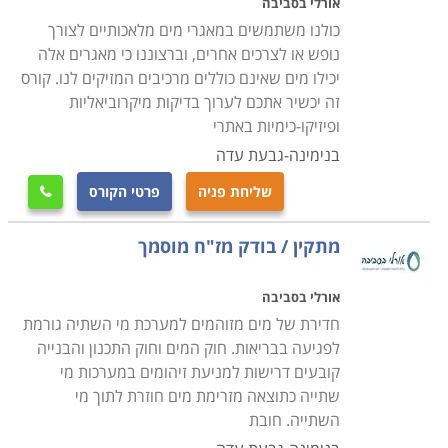
אורלי בסביבה
כולנו משתמשים במאגרי מים מלאכותיים לצורך
נופש או לצרכים אחרים, וברצוננו כי מאגרים אלה
יכילו מים שאינם כוללים מרכיבים המזיקים לנו. קורס
זה יכשיר אתכם לערוך בדיקות מיקרוביאליות
ופיזיקו-כימיות באתרי
בנימינה-גבעת עדה
שליחת פניה
פרטי הקורס

מתקין / בודק מז"ח מוסמך
אורלי בסביבה
חדירת של מים מזוהמים למערכת מי השתיה גורמת
לפגיעה בבריאות. חוק המים וחוק התכנון והבנייה
קובעים דרישות למניעת זיהומים במערכות מי
שתייה כתוצאה מזרימת מים חוזרת לתוך מי
השתייה. חובת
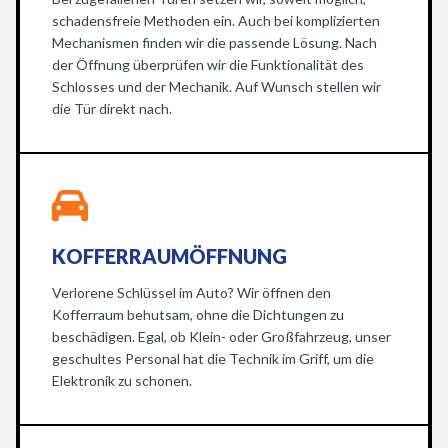
schadensfreie Methoden ein. Auch bei komplizierten
Mechanismen finden wir die passende Lösung. Nach
der Öffnung überprüfen wir die Funktionalität des
Schlosses und der Mechanik. Auf Wunsch stellen wir
die Tür direkt nach.
KOFFERRAUMÖFFNUNG
Verlorene Schlüssel im Auto? Wir öffnen den
Kofferraum behutsam, ohne die Dichtungen zu
beschädigen. Egal, ob Klein- oder Großfahrzeug, unser
geschultes Personal hat die Technik im Griff, um die
Elektronik zu schonen.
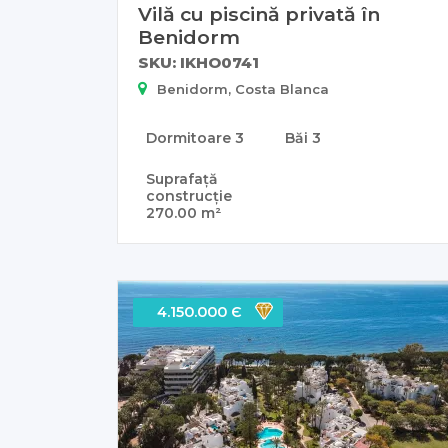
Vilă cu piscină privată în
Benidorm
SKU: IKHO0741
Benidorm, Costa Blanca
Dormitoare
3
Băi
3
Suprafață
construcție
270.00 m²
4.150.000 Є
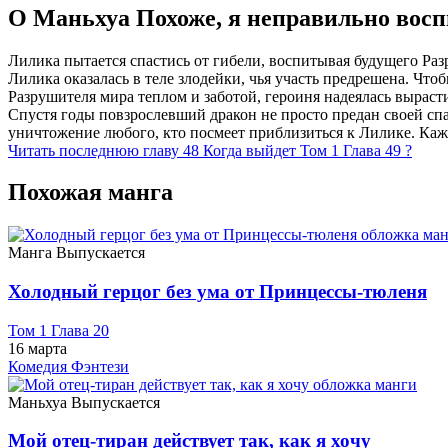
О Маньхуа Похоже, я неправильно вос
Лилика пытается спастись от гибели, воспитывая будущего Раз
Лилика оказалась в теле злодейки, чья участь предрешена. Что
Разрушителя мира теплом и заботой, героиня надеялась выраст
Спустя годы повзрослевший дракон не просто предан своей спа
уничтожение любого, кто посмеет приблизиться к Лилике. Кажд
Читать последнюю главу
48
Когда выйдет Том 1 Глава 49 ?
Похожая манга
Манга
Выпускается
Холодный герцог без ума от Принцессы-тюленя
Том 1 Глава 20
16 марта
Комедия
Фэнтези
Маньхуа
Выпускается
Мой отец-тиран действует так, как я хочу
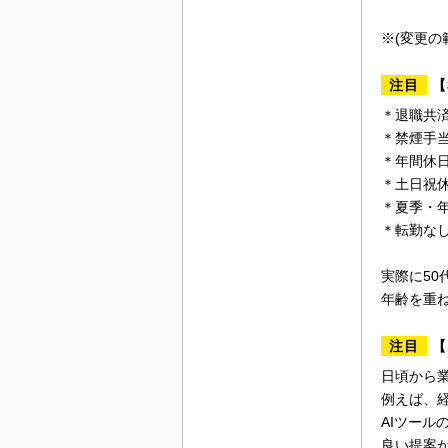
※(変更の
注目
【
＊退職共
＊禁煙手
＊年間休日
＊土日祝
＊夏季・
＊転勤な
実際に50
年齢を重
注目
【
日頃から
例えば、
AIツール
良い提案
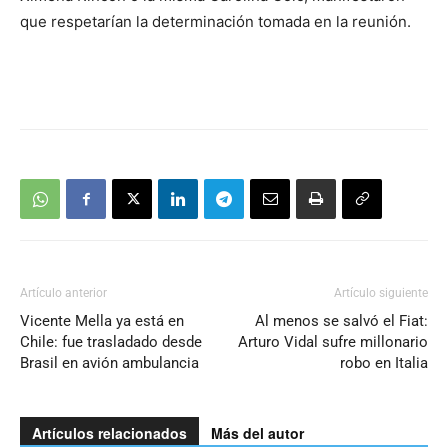
que respetarían la determinación tomada en la reunión.
Artículo anterior
Artículo siguiente
Vicente Mella ya está en
Al menos se salvó el Fiat:
Chile: fue trasladado desde
Arturo Vidal sufre millonario
Brasil en avión ambulancia
robo en Italia
Artículos relacionados
Más del autor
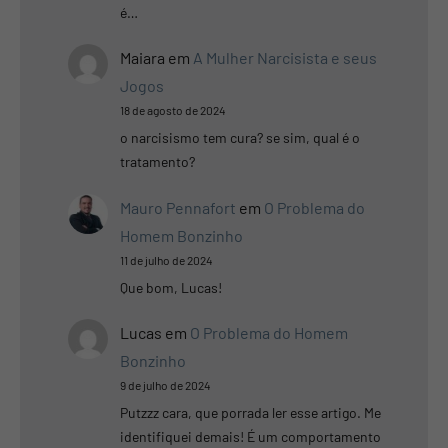
é…
Maiara
em
A Mulher Narcisista e seus
Jogos
18 de agosto de 2024
o narcisismo tem cura? se sim, qual é o
tratamento?
Mauro Pennafort
em
O Problema do
Homem Bonzinho
11 de julho de 2024
Que bom, Lucas!
Lucas
em
O Problema do Homem
Bonzinho
9 de julho de 2024
Putzzz cara, que porrada ler esse artigo. Me
identifiquei demais! É um comportamento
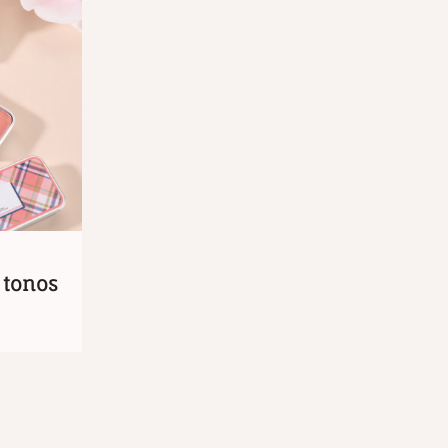
 tonos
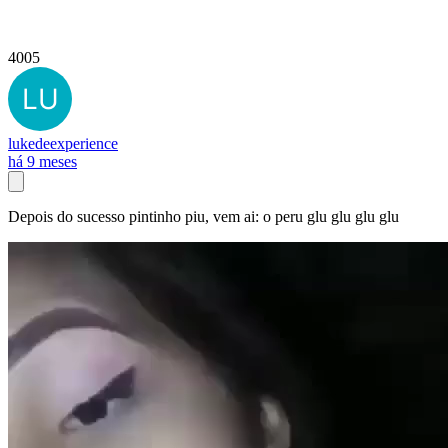
4005
lukedeexperience
há 9 meses
Depois do sucesso pintinho piu, vem ai: o peru glu glu glu glu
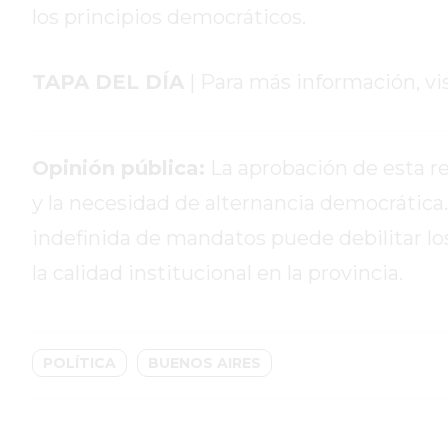
GIMNASIO
los principios democráticos.
PERGAMINO
2026
TAPA DEL DÍA
| Para más información, vi
GIMNASIOS
ABIERTOS
HOY
EN
Opinión pública:
La aprobación de esta re
PERGAMINO
y la necesidad de alternancia democrática.
GIMNASIO
indefinida de mandatos puede debilitar lo
EN
PERGAMINO
la calidad institucional en la provincia.
CON
PLANES
PERSONALIZADOS
POLÍTICA
BUENOS AIRES
DÓNDE
HACER
MUSCULACIÓN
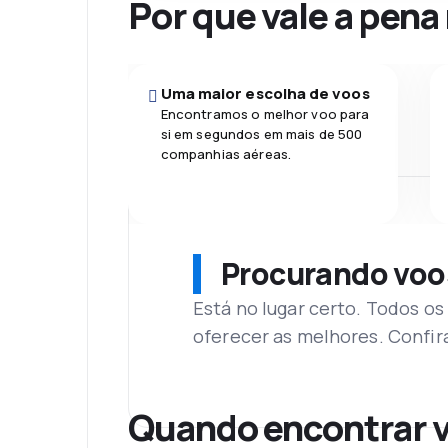
Por que vale a pena
Uma maior escolha de voos
Encontramos o melhor voo para
si em segundos em mais de 500
companhias aéreas.
Procurando voo
Está no lugar certo. Todos o
oferecer as melhores. Confir
Quando encontrar v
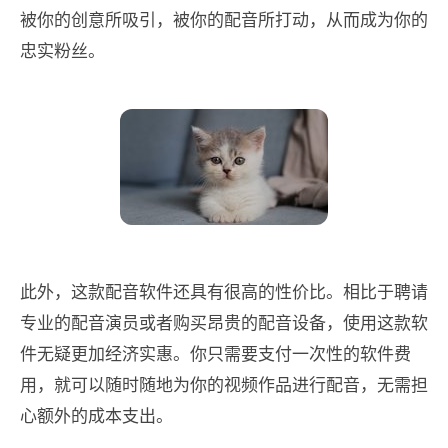
被你的创意所吸引，被你的配音所打动，从而成为你的
忠实粉丝。
此外，这款配音软件还具有很高的性价比。相比于聘请
专业的配音演员或者购买昂贵的配音设备，使用这款软
件无疑更加经济实惠。你只需要支付一次性的软件费
用，就可以随时随地为你的视频作品进行配音，无需担
心额外的成本支出。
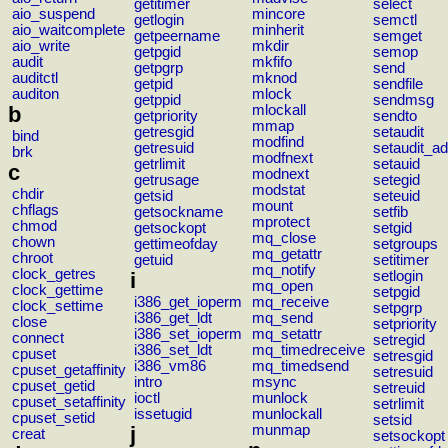
getitimer
select
aio_suspend
mincore
getlogin
semctl
aio_waitcomplete
minherit
getpeername
semget
aio_write
mkdir
getpgid
semop
audit
mkfifo
getpgrp
send
auditctl
mknod
getpid
sendfile
auditon
mlock
getppid
sendmsg
b
mlockall
getpriority
sendto
mmap
getresgid
setaudit
bind
modfind
getresuid
setaudit_ad
brk
modfnext
getrlimit
setauid
c
modnext
getrusage
setegid
modstat
chdir
getsid
seteuid
mount
chflags
getsockname
setfib
mprotect
chmod
getsockopt
setgid
mq_close
chown
gettimeofday
setgroups
mq_getattr
chroot
getuid
setitimer
mq_notify
clock_getres
i
setlogin
mq_open
clock_gettime
setpgid
i386_get_ioperm
mq_receive
clock_settime
setpgrp
i386_get_ldt
mq_send
close
setpriority
i386_set_ioperm
mq_setattr
connect
setregid
i386_set_ldt
mq_timedreceive
cpuset
setresgid
i386_vm86
mq_timedsend
cpuset_getaffinity
setresuid
intro
msync
cpuset_getid
setreuid
ioctl
munlock
cpuset_setaffinity
setrlimit
issetugid
munlockall
cpuset_setid
setsid
j
munmap
creat
setsockopt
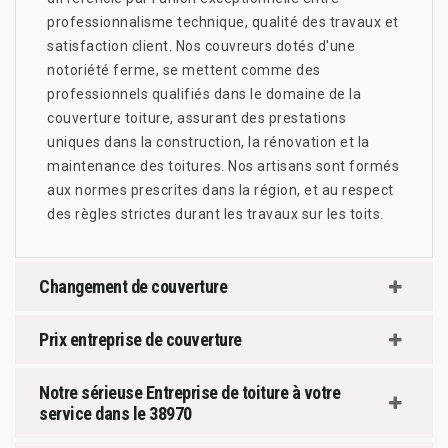
professionnalisme technique, qualité des travaux et
satisfaction client. Nos couvreurs dotés d'une
notoriété ferme, se mettent comme des
professionnels qualifiés dans le domaine de la
couverture toiture, assurant des prestations
uniques dans la construction, la rénovation et la
maintenance des toitures. Nos artisans sont formés
aux normes prescrites dans la région, et au respect
des règles strictes durant les travaux sur les toits.
Changement de couverture
Prix entreprise de couverture
Notre sérieuse Entreprise de toiture à votre
service dans le 38970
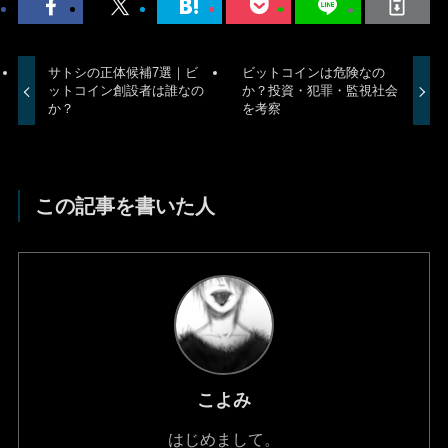
サトシの正体候補7選｜ビ
ビットコインは危険なの
ットコイン創設者は誰なの
か？投資・犯罪・監視社会
か？
を考察
この記事を書いた人
こよみ
はじめまして。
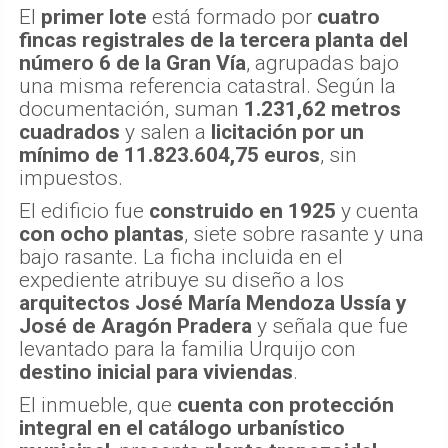
El
primer lote
está formado por
cuatro
fincas registrales de la tercera planta del
número 6 de la Gran Vía
, agrupadas bajo
una misma referencia catastral. Según la
documentación, suman
1.231,62 metros
cuadrados
y salen a
licitación por un
mínimo de 11.823.604,75 euros
, sin
impuestos.
El edificio fue
construido en 1925
y cuenta
con ocho plantas
, siete sobre rasante y una
bajo rasante. La ficha incluida en el
expediente atribuye su diseño a los
arquitectos José María Mendoza Ussía y
José de Aragón Pradera
y señala que fue
levantado para la familia Urquijo con
destino inicial para viviendas
.
El inmueble, que
cuenta con protección
integral en el catálogo urbanístico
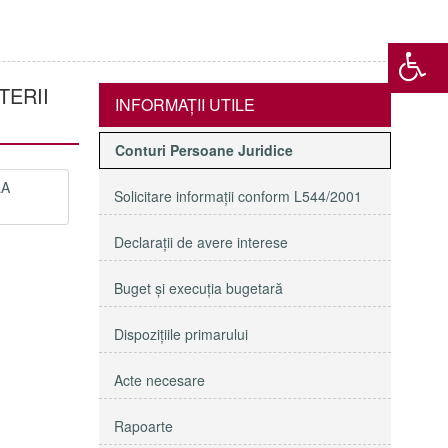
TERII
INFORMAŢII UTILE
Conturi Persoane Juridice
LA
Solicitare informaţii conform L544/2001
Declaraţii de avere interese
Buget şi execuţia bugetară
Dispoziţiile primarului
Acte necesare
Rapoarte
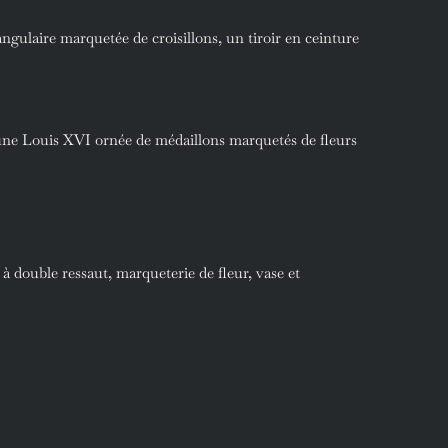
ngulaire marquetée de croisillons, un tiroir en ceinture
e Louis XVI ornée de médaillons marquetés de fleurs
 double ressaut, marqueterie de fleur, vase et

___

AIM OF THE EXERCISE:
Would you set down only the lines above from the line with "Vicente Mella ya está en" to the line with "9 de julho de 2024", both included, exactly as they stand and without the pictures?

SOLUTION TO THIS EXERCISE:
Vicente Mella ya está en
Al menos se salvó el Fiat:
Chile: fue trasladado desde
Arturo Vidal sufre millonario
Brasil en avión ambulancia
robo en Italia
Artículos relacionados
Más del autor
é…
Maiara
em
A Mulher Narcisista e seus
Jogos
18 de agosto de 2024
o narcisismo tem cura? se sim, qual é o
tratamento?
Mauro Pennafort
em
O Problema do
Homem Bonzinho
11 de julho de 2024
Que bom, Lucas!
Lucas
em
O Problema do Homem
Bonzinho
9 de julho de 2024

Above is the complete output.